Export strength isn’t a new story for China, having been one of the primary drivers for growth in the last two years. What is new is China’s recent focus on ramping up imports in order to promote more balanced trade. This has been mentioned multiple times at high-level meetings, including the Two Sessions.

Encouragingly for China’s trade partners, imports are also off to a strong start in the first two months of the year, up 19.8% YoY, year-to-date, well above market forecasts for import growth of around 7%. One caveat: this strength partially reflects a supportive base effect, as imports were down -8.4% YoY ytd in the first two months of 2025.

Nonetheless, after import growth has been quite flat since 2022, the data represents a solid start to 2026.

By import origination, China’s imports from India (43.1%), Korea (35.8%), Australia (33.8%), and Latin America (28.9%) outperformed in the first two months of the year. Imports from the EU (11.7%) and ASEAN (12.9%) were below headline growth but still respectable. Imports from the US were the clear outlier, down -26.7% YoY ytd.

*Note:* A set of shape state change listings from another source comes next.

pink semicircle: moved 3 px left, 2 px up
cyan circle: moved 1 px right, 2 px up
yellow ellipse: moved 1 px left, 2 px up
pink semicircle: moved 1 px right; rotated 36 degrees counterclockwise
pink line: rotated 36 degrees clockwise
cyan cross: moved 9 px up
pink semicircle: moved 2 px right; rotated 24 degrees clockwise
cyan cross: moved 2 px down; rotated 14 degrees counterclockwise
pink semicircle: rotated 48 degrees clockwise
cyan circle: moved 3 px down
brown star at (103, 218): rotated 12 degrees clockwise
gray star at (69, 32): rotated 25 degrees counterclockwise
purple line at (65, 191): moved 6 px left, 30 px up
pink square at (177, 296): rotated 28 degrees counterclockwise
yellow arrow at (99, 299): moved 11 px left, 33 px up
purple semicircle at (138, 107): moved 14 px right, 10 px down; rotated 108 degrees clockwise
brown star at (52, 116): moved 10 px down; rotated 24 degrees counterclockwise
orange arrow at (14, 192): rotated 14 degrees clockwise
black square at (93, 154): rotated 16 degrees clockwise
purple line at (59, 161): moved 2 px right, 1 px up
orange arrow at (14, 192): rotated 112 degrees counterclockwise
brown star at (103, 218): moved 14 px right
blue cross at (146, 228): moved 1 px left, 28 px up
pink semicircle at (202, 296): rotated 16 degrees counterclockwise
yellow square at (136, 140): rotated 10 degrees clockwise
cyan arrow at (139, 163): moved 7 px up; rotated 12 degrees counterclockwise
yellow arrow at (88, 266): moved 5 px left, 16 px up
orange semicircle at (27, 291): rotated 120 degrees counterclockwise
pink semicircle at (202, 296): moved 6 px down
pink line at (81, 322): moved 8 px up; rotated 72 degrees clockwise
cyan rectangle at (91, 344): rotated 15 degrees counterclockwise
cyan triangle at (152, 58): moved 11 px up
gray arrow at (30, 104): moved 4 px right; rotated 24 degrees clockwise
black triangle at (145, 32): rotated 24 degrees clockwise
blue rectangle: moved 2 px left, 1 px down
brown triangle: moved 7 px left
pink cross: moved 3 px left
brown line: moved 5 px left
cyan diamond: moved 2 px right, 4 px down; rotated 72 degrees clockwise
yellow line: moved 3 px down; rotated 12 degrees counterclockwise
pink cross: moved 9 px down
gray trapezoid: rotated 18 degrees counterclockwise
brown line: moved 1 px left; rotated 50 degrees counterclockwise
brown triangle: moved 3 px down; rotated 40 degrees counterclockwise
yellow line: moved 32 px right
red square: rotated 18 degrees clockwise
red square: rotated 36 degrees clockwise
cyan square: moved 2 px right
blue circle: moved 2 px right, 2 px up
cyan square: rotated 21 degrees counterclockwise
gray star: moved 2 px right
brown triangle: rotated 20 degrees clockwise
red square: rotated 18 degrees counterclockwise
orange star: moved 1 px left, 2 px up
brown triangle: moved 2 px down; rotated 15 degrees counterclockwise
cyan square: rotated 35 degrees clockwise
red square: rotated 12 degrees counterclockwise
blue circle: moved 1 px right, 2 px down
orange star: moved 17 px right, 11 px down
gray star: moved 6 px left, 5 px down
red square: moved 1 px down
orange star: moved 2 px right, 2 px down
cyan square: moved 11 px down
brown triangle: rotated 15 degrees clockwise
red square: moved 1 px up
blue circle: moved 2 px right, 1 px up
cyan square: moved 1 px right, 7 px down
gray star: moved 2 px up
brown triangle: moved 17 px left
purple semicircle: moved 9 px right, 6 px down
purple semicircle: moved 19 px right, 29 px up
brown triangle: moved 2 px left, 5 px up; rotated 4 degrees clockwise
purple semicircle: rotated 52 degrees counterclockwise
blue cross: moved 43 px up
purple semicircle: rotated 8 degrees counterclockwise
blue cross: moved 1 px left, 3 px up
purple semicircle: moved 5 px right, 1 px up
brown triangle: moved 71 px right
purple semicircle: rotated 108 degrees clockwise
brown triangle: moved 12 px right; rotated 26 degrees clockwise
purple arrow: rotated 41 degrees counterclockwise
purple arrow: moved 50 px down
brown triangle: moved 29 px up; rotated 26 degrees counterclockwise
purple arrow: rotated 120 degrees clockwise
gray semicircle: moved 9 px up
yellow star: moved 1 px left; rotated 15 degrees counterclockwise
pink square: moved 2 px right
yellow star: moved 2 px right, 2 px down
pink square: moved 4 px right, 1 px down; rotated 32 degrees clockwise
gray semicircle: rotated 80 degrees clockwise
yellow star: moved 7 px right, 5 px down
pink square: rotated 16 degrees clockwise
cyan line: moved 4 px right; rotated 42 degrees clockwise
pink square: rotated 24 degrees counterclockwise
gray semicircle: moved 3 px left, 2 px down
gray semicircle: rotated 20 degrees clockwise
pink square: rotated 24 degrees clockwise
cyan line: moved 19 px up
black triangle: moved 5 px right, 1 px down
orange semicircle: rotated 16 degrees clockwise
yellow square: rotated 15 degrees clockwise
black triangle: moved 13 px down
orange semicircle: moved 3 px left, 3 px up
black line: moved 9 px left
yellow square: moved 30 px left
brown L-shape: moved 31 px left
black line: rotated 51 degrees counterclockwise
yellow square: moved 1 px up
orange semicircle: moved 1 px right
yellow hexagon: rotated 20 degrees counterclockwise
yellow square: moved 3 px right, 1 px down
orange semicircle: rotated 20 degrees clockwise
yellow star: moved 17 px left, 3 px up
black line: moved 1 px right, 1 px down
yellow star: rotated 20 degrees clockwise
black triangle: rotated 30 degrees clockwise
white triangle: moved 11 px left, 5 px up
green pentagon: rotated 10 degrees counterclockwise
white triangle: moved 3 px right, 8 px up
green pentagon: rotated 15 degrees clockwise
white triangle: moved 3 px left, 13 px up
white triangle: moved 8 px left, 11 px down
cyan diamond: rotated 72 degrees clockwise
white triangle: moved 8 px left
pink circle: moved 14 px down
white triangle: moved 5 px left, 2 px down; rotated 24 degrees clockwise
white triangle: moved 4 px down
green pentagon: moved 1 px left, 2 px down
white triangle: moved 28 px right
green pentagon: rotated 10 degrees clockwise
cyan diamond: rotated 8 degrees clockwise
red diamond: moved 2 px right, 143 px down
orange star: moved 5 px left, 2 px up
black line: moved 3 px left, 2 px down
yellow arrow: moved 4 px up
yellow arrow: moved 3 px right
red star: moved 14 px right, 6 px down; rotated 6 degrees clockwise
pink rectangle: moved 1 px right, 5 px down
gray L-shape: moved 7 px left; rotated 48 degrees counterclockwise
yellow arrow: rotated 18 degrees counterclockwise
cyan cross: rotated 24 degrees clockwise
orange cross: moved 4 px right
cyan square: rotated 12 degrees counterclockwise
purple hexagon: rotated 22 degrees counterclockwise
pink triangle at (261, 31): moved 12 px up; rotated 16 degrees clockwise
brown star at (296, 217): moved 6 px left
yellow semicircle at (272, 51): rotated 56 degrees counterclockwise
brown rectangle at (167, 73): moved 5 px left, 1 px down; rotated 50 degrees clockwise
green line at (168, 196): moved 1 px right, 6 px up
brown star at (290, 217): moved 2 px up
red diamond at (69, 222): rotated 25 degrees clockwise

By product, the areas with the fastest import growth continue to be centred on tech products, with hi-tech products (27.7%), automatic data processing machines (68.7%), and semiconductors (39.8%) seeing robust growth over the first two months of the year. We also saw solid YoY growth in agricultural product imports of 9.7%. As the world’s largest crude oil importer, China saw the value of crude oil imports fall by -5.2% YoY. But the volume actually rose by 15.8% YoY. With the crude oil price spike in March, China’s oil imports are set to get more expensive. It remains to be seen how supply disruptions factor into overall imports.